The stimulation of NMDA receptors by extracellular glutamate results in an elevation of intracellular Ca2+ via the opening of Ca2+ channels due to an inability of the cell to sequester and pump out Ca2+ [45]. Elevation of intracellular Ca2+ in SNpc neurons activates neuronal nitric oxide synthase (nNOS) and NO is synthesized. NO plays a key role in MPTP-induced neurotoxicity [46, 47]. NO reacts with O2 to form peroxynitrite (ONOO). Once formed, ONOO- can diffuse over several cell diameters where it can oxidize lipids, proteins, and damage DNA [48, 49]. DNA damage, in turn, activates the DNA damage-sensing enzyme poly(ADP-ribose) polymerase (PARP) [50, 51]. PARP activation induces PAR polymers and depletes nicotinamide adenine dinucleotide (NAD+) and ATP [52, 53]. The generation of PAR polymers, the ribosylation of proteins, and the loss of NAD+ and ATP signal to the mitochondria induce apoptosis inducing factor (AIF) release and translocation [54]. AIF, a mitochondrial flavoprotein that mediates caspase-independent cell death [55], translocates from the mitochondria to the nucleus to induce DNA fragmentation and nuclear condensation [56, 57]. The dismantling of the nuclear structure ultimately leads to cell death.

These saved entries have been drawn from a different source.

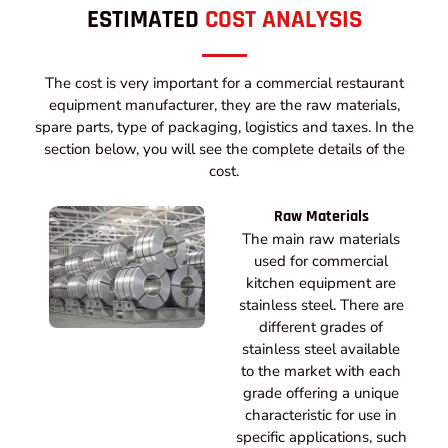
ESTIMATED
COST ANALYSIS
The cost is very important for a commercial restaurant
equipment manufacturer, they are the raw materials,
spare parts, type of packaging, logistics and taxes. In the
section below, you will see the complete details of the
cost.
Raw Materials
The main raw materials
used for commercial
kitchen equipment are
stainless steel. There are
different grades of
stainless steel available
to the market with each
grade offering a unique
characteristic for use in
specific applications, such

Inflammation also plays an important role in MPTP-induced neurotoxicity. MPTP treatment causes an inflammatory reaction characterized by infiltration of T cells into the SN and striatum, activation of the resident brain macrophages, microglia, and increased gene expression of the proinflammatory cytokines interleukin-1 β (IL-1β), tumor necrosis factor α (TNFα), and interferon γ (INFγ) [58]. Moreover, activated microglia can be phagocytic and release pro-inflammatory factors such as TNFα, prostaglandin E2 (PGE2), INFγ, and ROS such as NO, H2O2, and O2, which are all toxic to neurons [59]. Injection of the bacterial endotoxin, lipopolysaccharide, into the SNpc induced PD-like changes characterized by activation of microglia and DAergic neuron cell death [60, 61]. Importantly, following MPTP treatment, microglial cell activation occurred prior to DAergic neuron death in the SNpc [62]. An increase in the number and size of microglia and a morphological change consistent with their entering an activated state has been observed in MPTP-treated mice [63]. In addition, microglial cell processes were observed in close association with degenerating profiles [63], supporting a role for microglia in the scavenging of dead and dying neurons [63, 64]. Furuya and colleagues [62] reported that caspase-11, which is predominantly expressed in microglia in the SN, can produce cell death by regulating the expression of cytotoxic cytokines. Caspase-11 null mice were resistant to the neurotoxic effects of an acute MPTP treatment [62]. Interestingly, inhibition of microglia activation relieved the degeneration of DAergic neurons [65, 66]. Furthermore, NO, a lipophilic radical that is toxic to neurons, is one of the pro-inflammatory factors released by microglia. Inducible nitric oxide synthase (iNOS) is upregulated in MPTP-treated mice [66], resulting in elevated NO production. The expression of iNOS in activated microglia contributes to the death of DAergic neurons in MPTP toxicity [67, 68].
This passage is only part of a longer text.